* [ACTIVITY] Copy the records below exactly, leaving out every picture.

(RECORDS SUPPLIED)

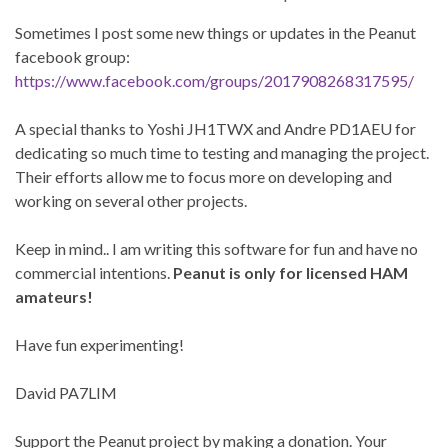
Sometimes I post some new things or updates in the Peanut
facebook group:
https://www.facebook.com/groups/2017908268317595/
A special thanks to Yoshi JH1TWX and Andre PD1AEU for
dedicating so much time to testing and managing the project.
Their efforts allow me to focus more on developing and
working on several other projects.
Keep in mind.. I am writing this software for fun and have no
commercial intentions.
Peanut is only for licensed HAM
amateurs!
Have fun experimenting!
David PA7LIM
Support the Peanut project by making a donation. Your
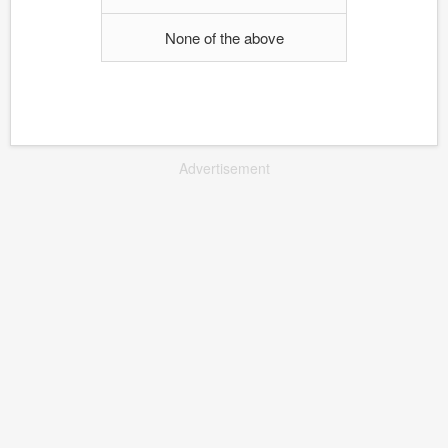
None of the above
Advertisement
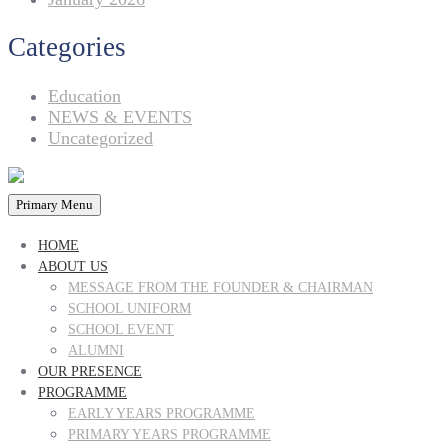
Categories
Education
NEWS & EVENTS
Uncategorized
Primary Menu
HOME
ABOUT US
MESSAGE FROM THE FOUNDER & CHAIRMAN
SCHOOL UNIFORM
SCHOOL EVENT
ALUMNI
OUR PRESENCE
PROGRAMME
EARLY YEARS PROGRAMME
PRIMARY YEARS PROGRAMME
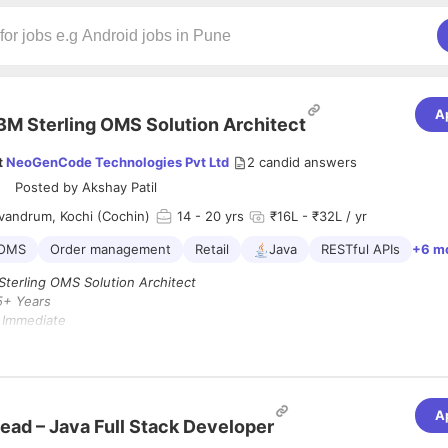
A
BM Sterling OMS Solution Architect
t
NeoGenCode Technologies Pvt Ltd
2
candid answers
Posted by
Akshay Patil
vandrum, Kochi (Cochin)
14
- 20 yrs
₹16L - ₹32L / yr
 OMS
Order management
Retail
Java
RESTful APIs
+6 m
terling OMS Solution Architect
5+ Years
:
Immediate
andrum / Kochi / Remote
tail domain Experience is mandatory
 :
A
Architect – IBM Sterling OMS,
you will lead the design and delivery of 
ead – Java Full Stack Developer
s OMS solutions and play a crucial role in guiding teams through archit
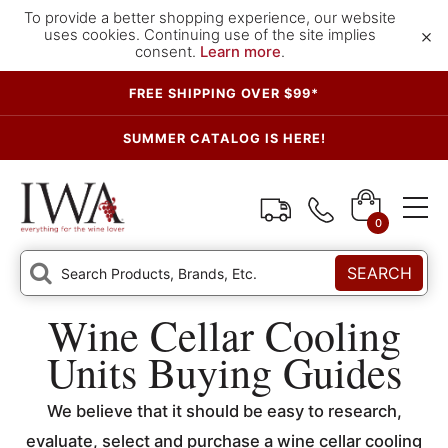
To provide a better shopping experience, our website
×
uses cookies. Continuing use of the site implies
consent.
Learn more
.
FREE SHIPPING OVER $99*
SUMMER CATALOG IS HERE!
0
SEARCH
Wine Cellar Cooling
Units Buying Guides
We believe that it should be easy to research,
evaluate, select and purchase a wine cellar cooling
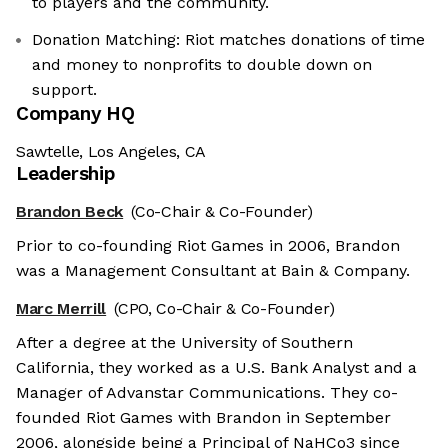
to players and the community.
Donation Matching: Riot matches donations of time
and money to nonprofits to double down on
support.
Company HQ
Sawtelle, Los Angeles, CA
Leadership
Brandon Beck
(Co-Chair & Co-Founder)
Prior to co-founding Riot Games in 2006, Brandon
was a Management Consultant at Bain & Company.
Marc Merrill
(CPO, Co-Chair & Co-Founder)
After a degree at the University of Southern
California, they worked as a U.S. Bank Analyst and a
Manager of Advanstar Communications. They co-
founded Riot Games with Brandon in September
2006, alongside being a Principal of NaHCo3 since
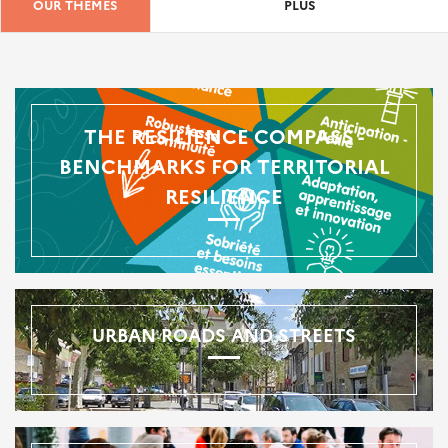
OUR THEMES
PLUS
THE RESILIENCE COMPASS -
BENCHMARKS FOR TERRITORIAL
RESILIENCE
URBAN ROADS AND STREETS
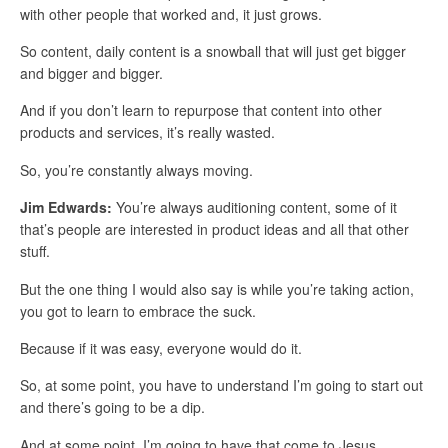
with other people that worked and, it just grows.
So content, daily content is a snowball that will just get bigger
and bigger and bigger.
And if you don’t learn to repurpose that content into other
products and services, it’s really wasted.
So, you’re constantly always moving.
Jim Edwards:
You’re always auditioning content, some of it
that’s people are interested in product ideas and all that other
stuff.
But the one thing I would also say is while you’re taking action,
you got to learn to embrace the suck.
Because if it was easy, everyone would do it.
So, at some point, you have to understand I’m going to start out
and there’s going to be a dip.
And at some point, I’m going to have that come to Jesus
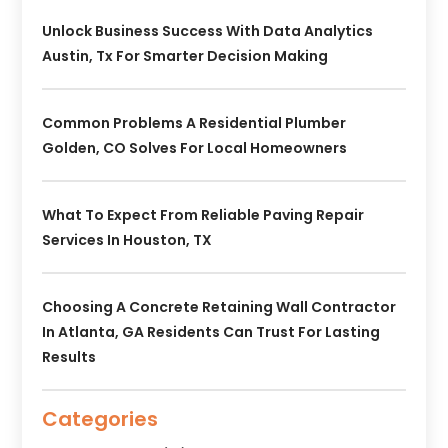
Unlock Business Success With Data Analytics
Austin, Tx For Smarter Decision Making
Common Problems A Residential Plumber
Golden, CO Solves For Local Homeowners
What To Expect From Reliable Paving Repair
Services In Houston, TX
Choosing A Concrete Retaining Wall Contractor
In Atlanta, GA Residents Can Trust For Lasting
Results
Categories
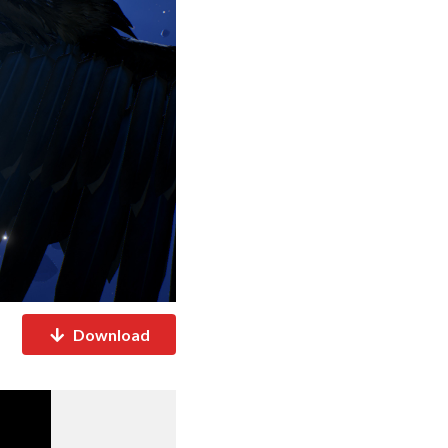
Download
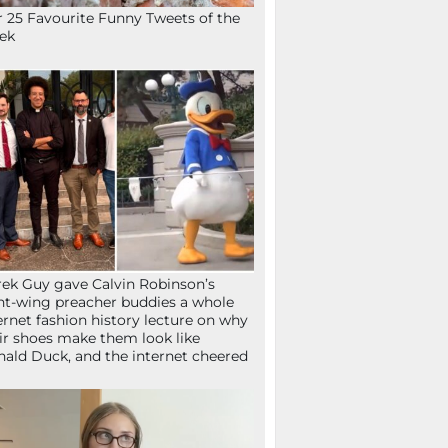
 25 Favourite Funny Tweets of the
ek
ek Guy gave Calvin Robinson’s
ht-wing preacher buddies a whole
ernet fashion history lecture on why
ir shoes make them look like
ald Duck, and the internet cheered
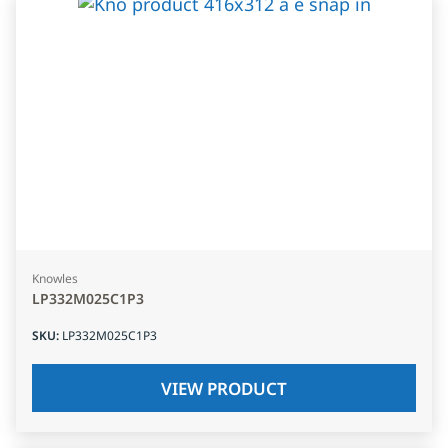
Knowles
LP332M025C1P3
SKU
:
LP332M025C1P3
VIEW PRODUCT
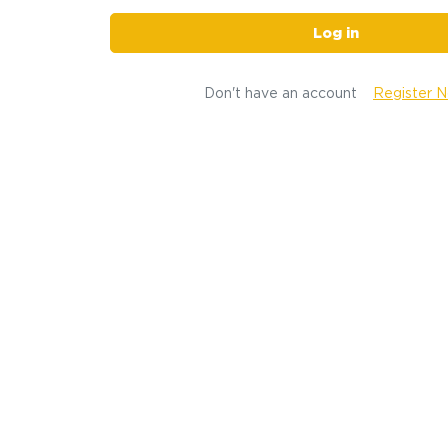
Log in
Don't have an account
Register 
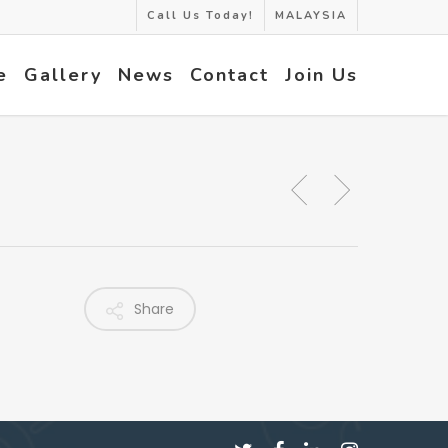
Call Us Today!
MALAYSIA
e
Gallery
News
Contact
Join Us
Share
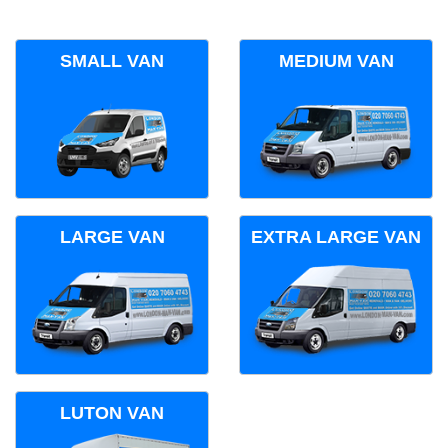
SMALL VAN
MEDIUM VAN
LARGE VAN
EXTRA LARGE VAN
LUTON VAN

(End RECORDS SUPPLIED)

* [COMPLETED TASK]
Sometimes I post some new things or updates in the Peanut
facebook group:
https://www.facebook.com/groups/2017908268317595/
A special thanks to Yoshi JH1TWX and Andre PD1AEU for
dedicating so much time to testing and managing the project.
Their efforts allow me to focus more on developing and
working on several other projects.
Keep in mind.. I am writing this software for fun and have no
commercial intentions.
Peanut is only for licensed HAM
amateurs!
Have fun experimenting!
David PA7LIM
Support the Peanut project by making a donation. Your
None of the above
Advertisement
Categories
Education
NEWS & EVENTS
Uncategorized
Primary Menu
HOME
ABOUT US
MESSAGE FROM THE FOUNDER & CHAIRMAN
SCHOOL UNIFORM
SCHOOL EVENT
ALUMNI
OUR PRESENCE
PROGRAMME
EARLY YEARS PROGRAMME
PRIMARY YEARS PROGRAMME
A
BM Sterling OMS Solution Architect
t
NeoGenCode Technologies Pvt Ltd
2
candid answers
Posted by
Akshay Patil
vandrum, Kochi (Cochin)
14
- 20 yrs
₹16L - ₹32L / yr
 OMS
Order management
Retail
Java
RESTful APIs
+6 m
terling OMS Solution Architect
5+ Years
:
Immediate
andrum / Kochi / Remote
tail domain Experience is mandatory
 :
A
Architect – IBM Sterling OMS,
you will lead the design and delivery of 
ead – Java Full Stack Developer
s OMS solutions and play a crucial role in guiding teams through archit
To provide a better shopping experience, our website
×
uses cookies. Continuing use of the site implies
consent.
Learn more
.
FREE SHIPPING OVER $99*
SUMMER CATALOG IS HERE!
0
SEARCH
Wine Cellar Cooling
Units Buying Guides
We believe that it should be easy to research,
evaluate, select and purchase a wine cellar cooling
to players and the community.
Donation Matching: Riot matches donations of time
and money to nonprofits to double down on
support.
Company HQ
Sawtelle, Los Angeles, CA
Leadership
Brandon Beck
(Co-Chair & Co-Founder)
Prior to co-founding Riot Games in 2006, Brandon
was a Management Consultant at Bain & Company.
Marc Merrill
(CPO, Co-Chair & Co-Founder)
After a degree at the University of Southern
California, they worked as a U.S. Bank Analyst and a
Manager of Advanstar Communications. They co-
founded Riot Games with Brandon in September
2006, alongside being a Principal of NaHCo3 since
OUR THEMES
PLUS
THE RESILIENCE COMPASS -
BENCHMARKS FOR TERRITORIAL
RESILIENCE
URBAN ROADS AND STREETS
with other people that worked and, it just grows.
So content, daily content is a snowball that will just get bigger
and bigger and bigger.
And if you don’t learn to repurpose that content into other
products and services, it’s really wasted.
So, you’re constantly always moving.
Jim Edwards:
You’re always auditioning content, some of it
that’s people are interested in product ideas and all that other
stuff.
But the one thing I would also say is while you’re taking action,
you got to learn to embrace the suck.
Because if it was easy, everyone would do it.
So, at some point, you have to understand I’m going to start out
and there’s going to be a dip.
And at some point, I’m going to have that come to Jesus
Unlock Business Success With Data Analytics
Austin, Tx For Smarter Decision Making
Common Problems A Residential Plumber
Golden, CO Solves For Local Homeowners
What To Expect From Reliable Paving Repair
Services In Houston, TX
Choosing A Concrete Retaining Wall Contractor
In Atlanta, GA Residents Can Trust For Lasting
Results
Categories
Download
 25 Favourite Funny Tweets of the
ek
ek Guy gave Calvin Robinson’s
ht-wing preacher buddies a whole
ernet fashion history lecture on why
ir shoes make them look like
ald Duck, and the internet cheered
Knowles
LP332M025C1P3
SKU
:
LP332M025C1P3
VIEW PRODUCT
Log in
Don't have an account
Register 
Call Us Today!
MALAYSIA
e
Gallery
News
Contact
Join Us
Share
SMALL VAN
MEDIUM VAN
LARGE VAN
EXTRA LARGE VAN
LUTON VAN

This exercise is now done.